** Record extracts follows **

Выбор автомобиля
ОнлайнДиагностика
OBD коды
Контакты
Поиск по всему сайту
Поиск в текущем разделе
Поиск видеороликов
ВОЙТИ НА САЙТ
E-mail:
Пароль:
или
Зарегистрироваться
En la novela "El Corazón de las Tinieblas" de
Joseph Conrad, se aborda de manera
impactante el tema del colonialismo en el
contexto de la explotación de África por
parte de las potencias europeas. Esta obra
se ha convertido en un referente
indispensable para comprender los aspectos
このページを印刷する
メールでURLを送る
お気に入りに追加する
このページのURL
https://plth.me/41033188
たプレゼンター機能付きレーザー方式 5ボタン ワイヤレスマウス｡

** End of Record extracts **
** Record extracts follows **

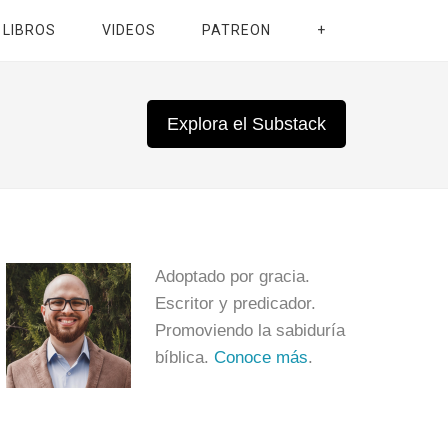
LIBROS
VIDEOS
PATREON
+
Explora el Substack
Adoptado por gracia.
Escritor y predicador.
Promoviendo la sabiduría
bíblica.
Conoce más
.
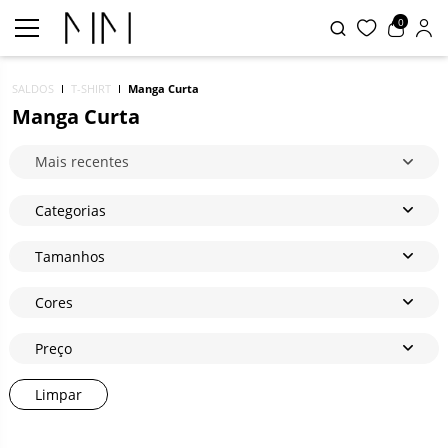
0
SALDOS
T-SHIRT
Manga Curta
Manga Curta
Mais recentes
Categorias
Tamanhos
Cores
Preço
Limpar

** End of Record extracts **

- _Exercise description_:
In the listing above, find the line with "En la novela" and the line with "たプレゼンター機能付きレーザー方式 5ボタン ワイヤレスマウス｡", then print exactly those lines and every line between them.

- _Task response_:
En la novela "El Corazón de las Tinieblas" de
Joseph Conrad, se aborda de manera
impactante el tema del colonialismo en el
contexto de la explotación de África por
parte de las potencias europeas. Esta obra
se ha convertido en un referente
indispensable para comprender los aspectos
このページを印刷する
メールでURLを送る
お気に入りに追加する
このページのURL
https://plth.me/41033188
たプレゼンター機能付きレーザー方式 5ボタン ワイヤレスマウス｡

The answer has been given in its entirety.